About this exercise :: Give the data again exactly as written, skipping any pictures.

Data extracts ::
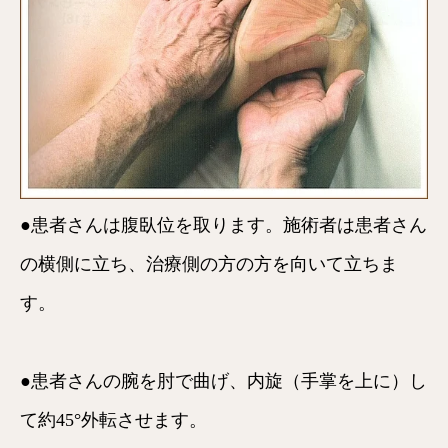
●患者さんは腹臥位を取ります。施術者は患者さん
の横側に立ち、治療側の方の方を向いて立ちま
す。
●患者さんの腕を肘で曲げ、内旋（手掌を上に）し
て約45°外転させます。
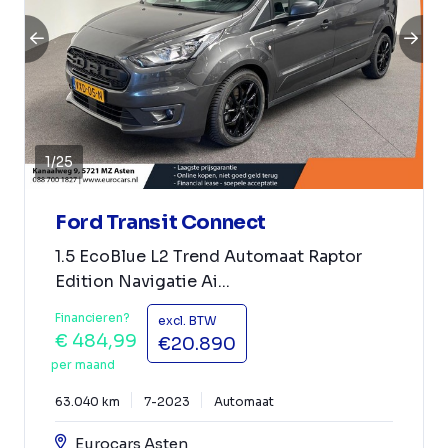
1
/
25
Ford Transit Connect
1.5 EcoBlue L2 Trend Automaat Raptor
Edition Navigatie Ai...
Financieren?
excl. BTW
€ 484,99
€20.890
per maand
63.040 km
7-2023
Automaat
Eurocars Asten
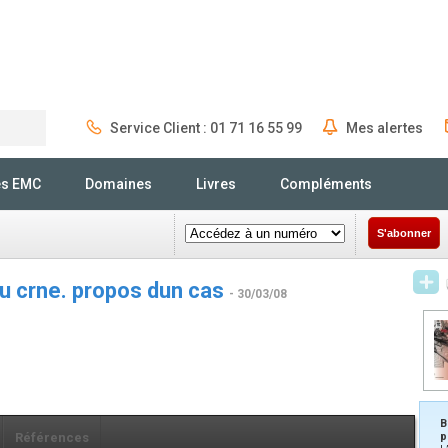
Service Client : 01 71 16 55 99
Mes alertes
Rechercher
és EMC
Domaines
Livres
Compléments
S'abonner
u crne. propos dun cas
- 30/03/08
B
Références
p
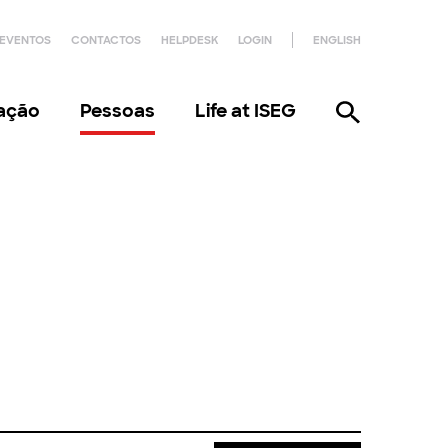
EVENTOS
CONTACTOS
HELPDESK
LOGIN
ENGLISH
gação
Pessoas
Life at ISEG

The answer ::
●患者さんは腹臥位を取ります。施術者は患者さん
の横側に立ち、治療側の方の方を向いて立ちま
す。
●患者さんの腕を肘で曲げ、内旋（手掌を上に）し
て約45°外転させます。
1
/
25
Ford Transit Connect
1.5 EcoBlue L2 Trend Automaat Raptor
Edition Navigatie Ai...
Financieren?
excl. BTW
€ 484,99
€20.890
per maand
63.040 km
7-2023
Automaat
Eurocars Asten
Service Client : 01 71 16 55 99
Mes alertes
Rechercher
és EMC
Domaines
Livres
Compléments
S'abonner
u crne. propos dun cas
- 30/03/08
B
Références
p
EVENTOS
CONTACTOS
HELPDESK
LOGIN
ENGLISH
gação
Pessoas
Life at ISEG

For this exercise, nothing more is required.